TASK PROMPT:
Print, without alteration, the lines that extend from the one holding "spre vanzare un" to the final line of the listing below.

==============================

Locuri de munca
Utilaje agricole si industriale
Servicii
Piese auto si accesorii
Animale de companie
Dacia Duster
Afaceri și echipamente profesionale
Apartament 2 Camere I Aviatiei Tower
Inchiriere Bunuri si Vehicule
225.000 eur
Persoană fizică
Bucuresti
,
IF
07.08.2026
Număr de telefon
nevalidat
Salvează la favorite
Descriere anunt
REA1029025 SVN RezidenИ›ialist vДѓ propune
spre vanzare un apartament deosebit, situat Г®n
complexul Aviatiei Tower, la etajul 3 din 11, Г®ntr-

==============================

ANSWER SECTION:
spre vanzare un apartament deosebit, situat Г®n
complexul Aviatiei Tower, la etajul 3 din 11, Г®ntr-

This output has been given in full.